Saved entries:
★ ★ ★ ★ ★ ★ ★

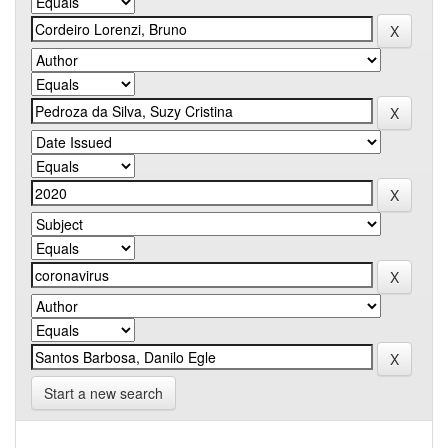
Start a new search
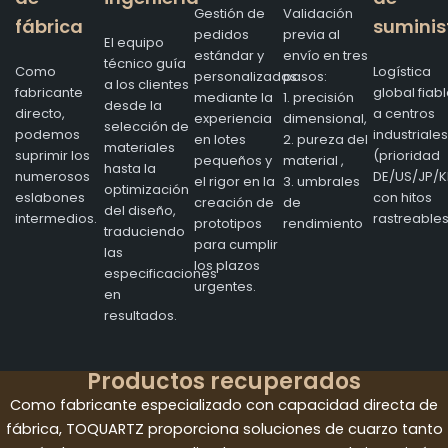
Gestión de
Validación
fábrica
suminis
pedidos
previa al
El equipo
estándar y
envío en tres
técnico guía
Como
Logística
personalizados
pasos:
a los clientes
fabricante
global fiab
mediante la
1. precisión
desde la
directo,
a centros
experiencia
dimensional,
selección de
podemos
industriales
en lotes
2. pureza del
materiales
suprimir los
(prioridad
pequeños y
material ,
hasta la
numerosos
DE/US/JP/K
el rigor en la
3. umbrales
optimización
eslabones
con hitos
creación de
de
del diseño,
intermedios.
rastreables
prototipos
rendimiento
traduciendo
para cumplir
las
los plazos
especificaciones
urgentes.
en
resultados.
Productos recuperados
Como fabricante especializado con capacidad directa de
fábrica, TOQUARTZ proporciona soluciones de cuarzo tanto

★ ★ ★ ★ ★ ★ ★

### [Your task]
Read each line of the data and count the ones that include "fábrica", answering with the number alone.

### [Solution to the problem]
2